Yes, I am writing about Bruce, the man predating the latest iteration. Bruce personifies the philosophy of the 60s in several salient ways.
The 60s was all about feelings. “If it feels good, do it.” The hippie philosophy has transformed America’s traditional Christian culture that identified reality predominantly based on reason to our current cultural commitment to measuring reality based on feelings. For example, the United States does not select its President based on rational analysis of the candidate’s credentials but how he makes them feel.
Jenner’s decision to identify as a woman reflects this same penchant toward decision-making based on a subjective rather than an object to basis.
Decathlon, with its 10 physically demanding events, requires not only tremendous coordination but also fantastic physical endurance. As a result, the Olympic decathlon winner has historically been viewed as the world’s greatest athlete. Decathlon is almost exclusively considered a men’s sport, women instead participating in heptathlon, a seven event contest. This reality suggests the rational conclusion that Jenner in winning the 1976 Olympic decathlon in Montréal, and being noted as the world’s greatest athlete, also represented one of the world’s greatest specimens of manhood. Though some may argue that manhood also includes character, which may not be Jenner’s strong point, we must conclude that winning the decathlon requires a high level of a certain type of character, reflecting such qualities as discipline and mental toughness. Therefore, as Jenner sought to identify his gender, rational analysis would strongly favor a male choice.
In addition, the fact that he fathered six children might also have suggested to him a male orientation. Related to that, he might also have included some undeniable biological factors in his computations.

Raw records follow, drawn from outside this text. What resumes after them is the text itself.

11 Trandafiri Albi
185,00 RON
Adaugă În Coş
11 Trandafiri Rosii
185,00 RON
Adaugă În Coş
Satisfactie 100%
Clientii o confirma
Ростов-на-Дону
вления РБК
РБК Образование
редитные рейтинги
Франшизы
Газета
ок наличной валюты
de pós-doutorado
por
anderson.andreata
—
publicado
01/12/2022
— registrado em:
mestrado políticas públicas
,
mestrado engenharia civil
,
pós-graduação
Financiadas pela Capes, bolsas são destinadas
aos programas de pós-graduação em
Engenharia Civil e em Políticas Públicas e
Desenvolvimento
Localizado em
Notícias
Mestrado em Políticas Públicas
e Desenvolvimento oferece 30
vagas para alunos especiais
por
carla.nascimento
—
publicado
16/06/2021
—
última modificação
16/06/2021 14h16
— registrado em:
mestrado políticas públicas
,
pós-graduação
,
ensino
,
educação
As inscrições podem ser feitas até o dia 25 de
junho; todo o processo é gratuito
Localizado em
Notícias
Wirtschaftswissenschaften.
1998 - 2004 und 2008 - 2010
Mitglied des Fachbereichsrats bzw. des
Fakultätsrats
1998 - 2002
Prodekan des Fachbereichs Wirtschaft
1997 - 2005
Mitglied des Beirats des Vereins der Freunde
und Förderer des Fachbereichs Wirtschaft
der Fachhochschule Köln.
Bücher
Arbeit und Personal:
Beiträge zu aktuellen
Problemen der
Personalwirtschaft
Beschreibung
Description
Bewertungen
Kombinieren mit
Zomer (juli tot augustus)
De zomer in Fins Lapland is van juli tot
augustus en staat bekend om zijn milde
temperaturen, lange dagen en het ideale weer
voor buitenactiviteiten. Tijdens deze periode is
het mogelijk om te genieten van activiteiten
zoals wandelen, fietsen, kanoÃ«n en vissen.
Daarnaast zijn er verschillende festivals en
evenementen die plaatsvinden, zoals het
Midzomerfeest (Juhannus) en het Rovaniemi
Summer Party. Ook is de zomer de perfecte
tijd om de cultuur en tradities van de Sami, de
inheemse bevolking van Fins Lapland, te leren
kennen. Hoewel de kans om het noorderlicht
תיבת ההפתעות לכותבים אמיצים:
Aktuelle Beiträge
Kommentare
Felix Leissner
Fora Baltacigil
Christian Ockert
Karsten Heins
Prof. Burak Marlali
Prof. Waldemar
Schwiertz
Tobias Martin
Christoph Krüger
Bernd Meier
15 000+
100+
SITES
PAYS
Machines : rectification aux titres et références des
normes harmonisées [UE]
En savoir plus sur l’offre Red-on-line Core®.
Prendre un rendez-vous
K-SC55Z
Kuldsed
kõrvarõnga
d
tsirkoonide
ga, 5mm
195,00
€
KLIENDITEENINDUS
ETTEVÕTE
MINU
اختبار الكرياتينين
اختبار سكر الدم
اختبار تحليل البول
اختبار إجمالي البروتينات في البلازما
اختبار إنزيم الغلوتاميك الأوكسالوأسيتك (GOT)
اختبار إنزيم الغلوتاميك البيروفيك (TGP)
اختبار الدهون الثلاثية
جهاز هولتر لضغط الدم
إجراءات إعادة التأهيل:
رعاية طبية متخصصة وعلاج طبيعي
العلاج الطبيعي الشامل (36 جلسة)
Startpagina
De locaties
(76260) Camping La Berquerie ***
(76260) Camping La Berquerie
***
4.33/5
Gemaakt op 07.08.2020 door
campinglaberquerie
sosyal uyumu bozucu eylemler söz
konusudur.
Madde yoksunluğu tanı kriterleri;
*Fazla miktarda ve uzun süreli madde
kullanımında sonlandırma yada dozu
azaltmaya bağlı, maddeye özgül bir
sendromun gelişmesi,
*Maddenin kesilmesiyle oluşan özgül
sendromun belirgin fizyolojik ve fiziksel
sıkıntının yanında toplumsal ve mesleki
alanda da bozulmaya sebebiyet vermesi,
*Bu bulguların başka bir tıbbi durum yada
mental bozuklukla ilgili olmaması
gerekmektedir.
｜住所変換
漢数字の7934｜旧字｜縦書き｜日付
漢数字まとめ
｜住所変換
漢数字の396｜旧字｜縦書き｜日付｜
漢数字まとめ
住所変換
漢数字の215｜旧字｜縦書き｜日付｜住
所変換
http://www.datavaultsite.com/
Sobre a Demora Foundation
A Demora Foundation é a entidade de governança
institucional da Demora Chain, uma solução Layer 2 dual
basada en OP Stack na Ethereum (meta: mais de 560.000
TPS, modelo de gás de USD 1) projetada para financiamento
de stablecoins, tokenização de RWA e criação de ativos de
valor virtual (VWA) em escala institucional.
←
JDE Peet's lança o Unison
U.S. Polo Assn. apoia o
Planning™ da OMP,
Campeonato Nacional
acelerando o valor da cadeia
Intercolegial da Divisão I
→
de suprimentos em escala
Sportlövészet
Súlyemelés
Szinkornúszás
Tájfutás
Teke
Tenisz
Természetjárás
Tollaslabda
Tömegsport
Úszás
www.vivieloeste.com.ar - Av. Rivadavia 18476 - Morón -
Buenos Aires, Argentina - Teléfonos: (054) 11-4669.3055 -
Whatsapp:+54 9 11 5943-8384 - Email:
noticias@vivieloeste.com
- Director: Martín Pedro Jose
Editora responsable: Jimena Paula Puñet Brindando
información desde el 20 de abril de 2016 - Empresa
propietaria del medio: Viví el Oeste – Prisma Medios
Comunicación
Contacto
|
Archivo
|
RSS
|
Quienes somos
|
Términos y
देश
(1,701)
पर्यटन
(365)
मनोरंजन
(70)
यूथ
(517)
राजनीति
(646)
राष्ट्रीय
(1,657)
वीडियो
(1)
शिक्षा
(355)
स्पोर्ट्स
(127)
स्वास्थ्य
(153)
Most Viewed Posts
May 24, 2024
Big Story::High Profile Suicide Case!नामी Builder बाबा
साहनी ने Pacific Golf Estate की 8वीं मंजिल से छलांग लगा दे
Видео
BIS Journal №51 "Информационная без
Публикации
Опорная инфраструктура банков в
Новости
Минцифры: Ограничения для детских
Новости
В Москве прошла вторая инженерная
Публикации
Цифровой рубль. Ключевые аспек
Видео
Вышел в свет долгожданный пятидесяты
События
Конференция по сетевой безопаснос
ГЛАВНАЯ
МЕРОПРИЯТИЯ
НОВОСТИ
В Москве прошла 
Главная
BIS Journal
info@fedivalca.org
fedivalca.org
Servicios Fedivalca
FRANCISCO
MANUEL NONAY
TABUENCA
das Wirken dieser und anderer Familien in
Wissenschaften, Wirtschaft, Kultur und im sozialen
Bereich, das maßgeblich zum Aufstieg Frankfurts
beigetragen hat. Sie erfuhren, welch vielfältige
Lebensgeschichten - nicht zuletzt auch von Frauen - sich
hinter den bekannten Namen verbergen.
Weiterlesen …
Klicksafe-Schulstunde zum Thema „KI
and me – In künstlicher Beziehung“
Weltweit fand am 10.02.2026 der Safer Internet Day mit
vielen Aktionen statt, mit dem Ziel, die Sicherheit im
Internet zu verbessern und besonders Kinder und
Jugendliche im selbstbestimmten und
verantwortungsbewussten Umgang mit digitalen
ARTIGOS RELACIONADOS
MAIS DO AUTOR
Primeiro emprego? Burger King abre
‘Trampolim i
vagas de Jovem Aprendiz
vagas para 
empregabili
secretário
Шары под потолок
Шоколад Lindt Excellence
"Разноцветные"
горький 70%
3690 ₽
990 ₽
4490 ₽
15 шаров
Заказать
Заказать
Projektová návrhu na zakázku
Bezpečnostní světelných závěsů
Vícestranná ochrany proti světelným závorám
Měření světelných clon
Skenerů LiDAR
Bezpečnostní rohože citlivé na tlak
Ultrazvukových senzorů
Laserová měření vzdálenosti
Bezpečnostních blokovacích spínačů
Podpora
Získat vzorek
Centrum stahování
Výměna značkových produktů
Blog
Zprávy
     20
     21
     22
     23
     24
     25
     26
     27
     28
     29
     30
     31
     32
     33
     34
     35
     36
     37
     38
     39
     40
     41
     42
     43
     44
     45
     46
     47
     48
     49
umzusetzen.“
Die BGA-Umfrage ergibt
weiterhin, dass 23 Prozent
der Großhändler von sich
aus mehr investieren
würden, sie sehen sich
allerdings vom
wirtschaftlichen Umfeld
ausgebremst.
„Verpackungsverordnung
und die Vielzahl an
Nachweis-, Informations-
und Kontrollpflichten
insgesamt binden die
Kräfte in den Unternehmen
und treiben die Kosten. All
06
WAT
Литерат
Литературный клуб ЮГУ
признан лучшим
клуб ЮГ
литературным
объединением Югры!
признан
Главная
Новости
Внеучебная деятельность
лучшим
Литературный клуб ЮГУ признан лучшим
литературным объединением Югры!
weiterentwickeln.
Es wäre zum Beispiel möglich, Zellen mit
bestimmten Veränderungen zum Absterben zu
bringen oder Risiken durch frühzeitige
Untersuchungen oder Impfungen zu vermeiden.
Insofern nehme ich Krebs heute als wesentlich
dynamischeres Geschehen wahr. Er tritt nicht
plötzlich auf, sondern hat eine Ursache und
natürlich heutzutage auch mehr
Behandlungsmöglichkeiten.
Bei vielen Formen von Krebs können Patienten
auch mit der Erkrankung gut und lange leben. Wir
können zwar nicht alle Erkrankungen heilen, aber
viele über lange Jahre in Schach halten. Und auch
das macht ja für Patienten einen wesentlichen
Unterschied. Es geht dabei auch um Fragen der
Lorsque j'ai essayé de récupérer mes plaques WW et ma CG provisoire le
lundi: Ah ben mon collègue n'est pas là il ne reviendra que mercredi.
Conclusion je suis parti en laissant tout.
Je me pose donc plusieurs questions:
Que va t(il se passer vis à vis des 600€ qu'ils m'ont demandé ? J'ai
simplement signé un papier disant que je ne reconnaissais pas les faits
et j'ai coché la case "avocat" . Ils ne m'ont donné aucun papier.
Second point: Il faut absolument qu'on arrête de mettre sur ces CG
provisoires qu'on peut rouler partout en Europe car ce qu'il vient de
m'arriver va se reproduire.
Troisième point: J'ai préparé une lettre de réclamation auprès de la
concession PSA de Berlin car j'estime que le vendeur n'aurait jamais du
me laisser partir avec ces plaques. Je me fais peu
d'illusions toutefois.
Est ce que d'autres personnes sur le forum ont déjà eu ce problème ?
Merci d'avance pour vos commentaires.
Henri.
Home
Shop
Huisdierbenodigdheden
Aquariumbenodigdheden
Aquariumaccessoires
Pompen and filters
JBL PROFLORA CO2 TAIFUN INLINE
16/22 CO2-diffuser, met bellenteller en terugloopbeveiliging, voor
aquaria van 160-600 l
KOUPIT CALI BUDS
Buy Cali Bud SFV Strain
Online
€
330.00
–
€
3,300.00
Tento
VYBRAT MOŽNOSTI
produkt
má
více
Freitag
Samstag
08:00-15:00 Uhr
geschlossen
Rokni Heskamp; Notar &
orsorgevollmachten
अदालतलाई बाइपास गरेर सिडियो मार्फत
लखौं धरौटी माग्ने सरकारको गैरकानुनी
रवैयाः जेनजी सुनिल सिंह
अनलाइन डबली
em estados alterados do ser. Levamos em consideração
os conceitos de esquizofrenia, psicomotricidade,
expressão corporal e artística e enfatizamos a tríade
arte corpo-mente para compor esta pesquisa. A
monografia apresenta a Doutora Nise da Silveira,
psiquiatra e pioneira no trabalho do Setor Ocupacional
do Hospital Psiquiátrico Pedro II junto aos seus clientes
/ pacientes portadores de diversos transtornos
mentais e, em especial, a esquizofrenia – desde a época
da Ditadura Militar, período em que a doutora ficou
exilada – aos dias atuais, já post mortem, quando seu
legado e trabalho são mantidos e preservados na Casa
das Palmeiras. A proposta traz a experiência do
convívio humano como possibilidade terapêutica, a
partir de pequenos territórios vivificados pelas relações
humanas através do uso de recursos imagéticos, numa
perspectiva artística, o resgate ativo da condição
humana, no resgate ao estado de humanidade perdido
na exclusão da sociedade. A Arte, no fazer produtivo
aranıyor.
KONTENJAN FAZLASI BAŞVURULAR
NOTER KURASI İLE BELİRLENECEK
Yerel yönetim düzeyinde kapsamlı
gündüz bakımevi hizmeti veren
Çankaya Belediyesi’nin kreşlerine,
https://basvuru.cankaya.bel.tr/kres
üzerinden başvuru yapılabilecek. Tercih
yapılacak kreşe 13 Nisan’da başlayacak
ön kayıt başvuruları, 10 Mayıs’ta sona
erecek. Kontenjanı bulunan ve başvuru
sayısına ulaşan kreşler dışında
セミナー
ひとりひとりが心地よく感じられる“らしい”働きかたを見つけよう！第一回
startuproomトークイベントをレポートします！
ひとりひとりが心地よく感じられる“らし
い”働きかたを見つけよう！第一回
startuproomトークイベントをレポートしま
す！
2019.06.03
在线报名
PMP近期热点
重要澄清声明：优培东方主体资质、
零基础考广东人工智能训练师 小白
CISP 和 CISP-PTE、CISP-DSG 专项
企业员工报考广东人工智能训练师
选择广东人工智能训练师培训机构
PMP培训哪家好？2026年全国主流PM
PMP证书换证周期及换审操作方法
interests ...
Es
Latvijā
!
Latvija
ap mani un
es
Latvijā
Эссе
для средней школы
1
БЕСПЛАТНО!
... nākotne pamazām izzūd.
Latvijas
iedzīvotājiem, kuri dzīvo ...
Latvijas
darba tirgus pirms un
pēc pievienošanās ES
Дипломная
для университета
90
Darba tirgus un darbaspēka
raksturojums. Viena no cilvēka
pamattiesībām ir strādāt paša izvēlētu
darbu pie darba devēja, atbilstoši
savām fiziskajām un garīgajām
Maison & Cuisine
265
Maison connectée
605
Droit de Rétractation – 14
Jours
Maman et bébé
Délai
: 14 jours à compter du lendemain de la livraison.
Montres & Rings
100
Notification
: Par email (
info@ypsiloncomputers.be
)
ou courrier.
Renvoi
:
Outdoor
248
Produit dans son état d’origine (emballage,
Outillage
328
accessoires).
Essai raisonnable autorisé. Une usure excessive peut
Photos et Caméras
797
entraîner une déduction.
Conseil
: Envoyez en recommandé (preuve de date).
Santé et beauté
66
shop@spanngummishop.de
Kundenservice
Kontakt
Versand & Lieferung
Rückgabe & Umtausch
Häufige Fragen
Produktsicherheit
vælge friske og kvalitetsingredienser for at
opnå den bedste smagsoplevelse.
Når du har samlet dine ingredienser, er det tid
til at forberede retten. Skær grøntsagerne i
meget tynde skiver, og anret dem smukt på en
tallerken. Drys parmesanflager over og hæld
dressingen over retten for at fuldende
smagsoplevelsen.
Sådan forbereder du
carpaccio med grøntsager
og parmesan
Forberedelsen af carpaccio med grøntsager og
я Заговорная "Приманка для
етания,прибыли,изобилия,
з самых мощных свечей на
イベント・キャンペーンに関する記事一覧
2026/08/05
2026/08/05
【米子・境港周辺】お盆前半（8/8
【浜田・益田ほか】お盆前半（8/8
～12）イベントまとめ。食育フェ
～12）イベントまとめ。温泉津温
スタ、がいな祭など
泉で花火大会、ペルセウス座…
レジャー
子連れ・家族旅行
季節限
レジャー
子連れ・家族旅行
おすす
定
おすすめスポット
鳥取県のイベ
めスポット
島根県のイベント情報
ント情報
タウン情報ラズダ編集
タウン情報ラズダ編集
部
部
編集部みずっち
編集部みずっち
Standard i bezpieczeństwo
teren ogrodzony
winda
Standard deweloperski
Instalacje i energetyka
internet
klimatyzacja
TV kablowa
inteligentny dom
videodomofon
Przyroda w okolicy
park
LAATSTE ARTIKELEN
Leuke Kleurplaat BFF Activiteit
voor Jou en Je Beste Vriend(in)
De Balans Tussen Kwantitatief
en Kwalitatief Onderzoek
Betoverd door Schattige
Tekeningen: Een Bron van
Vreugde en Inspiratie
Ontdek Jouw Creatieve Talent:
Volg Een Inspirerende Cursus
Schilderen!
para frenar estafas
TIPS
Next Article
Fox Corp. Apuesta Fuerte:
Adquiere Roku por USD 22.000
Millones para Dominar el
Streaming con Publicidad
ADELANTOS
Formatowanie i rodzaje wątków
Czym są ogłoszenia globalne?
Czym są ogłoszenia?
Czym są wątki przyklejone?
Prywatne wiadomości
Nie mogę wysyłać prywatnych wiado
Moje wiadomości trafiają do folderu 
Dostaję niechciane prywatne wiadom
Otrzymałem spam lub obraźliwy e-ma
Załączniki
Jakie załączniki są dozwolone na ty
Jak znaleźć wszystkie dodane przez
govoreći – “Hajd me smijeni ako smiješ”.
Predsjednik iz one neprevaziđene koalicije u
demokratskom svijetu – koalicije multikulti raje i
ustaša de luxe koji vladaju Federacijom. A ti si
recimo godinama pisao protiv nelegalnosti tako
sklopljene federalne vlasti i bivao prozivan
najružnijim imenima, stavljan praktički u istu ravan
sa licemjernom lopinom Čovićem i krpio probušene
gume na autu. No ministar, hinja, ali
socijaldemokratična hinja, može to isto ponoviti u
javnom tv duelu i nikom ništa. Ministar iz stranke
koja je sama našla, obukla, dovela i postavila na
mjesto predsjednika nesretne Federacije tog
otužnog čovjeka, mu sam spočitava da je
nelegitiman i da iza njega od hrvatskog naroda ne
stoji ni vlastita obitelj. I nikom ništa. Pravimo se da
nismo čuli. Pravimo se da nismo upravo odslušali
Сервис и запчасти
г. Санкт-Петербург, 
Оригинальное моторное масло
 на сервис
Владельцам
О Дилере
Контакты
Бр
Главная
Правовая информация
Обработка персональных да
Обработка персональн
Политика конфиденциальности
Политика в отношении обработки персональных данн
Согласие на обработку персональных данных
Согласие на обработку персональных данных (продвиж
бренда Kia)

None of that matters to a child of the 60s if he feels like a woman or feels like he would like to be a woman. Even the suicide rate of transgenders being assessed at 20 times the level of people with normal sexual orientation did not trump his feelings. As a child of the 60s, if that’s the way he feels, end of discussion.
Jenner also reflects the 60s in the selfishness of his decision.
As an Olympic athlete, Jenner represented America. His willingness to participate in the Olympics placed him in that role, like it or not. Consequently, his achievements were America’s achievements. America for decades took great pride in Jenner as the symbol of American manhood. His appearance on various Wheaties boxes symbolized the adulation of America for this masculine sports hero. Though ever politically correct ESPN may believe that Jenner’s gender change enhances rather than detracts from his athletic achievements as a man, their awarding him the Arthur Ashe Courage Award rather than proving the point only proves that ESPN suffers from the same 60s absorption as does Jenner. The reality is that Jenner’s decision bitterly disappointed many Americans and made a mockery of American athletes before the world. But, Jenner’s feelings must come first.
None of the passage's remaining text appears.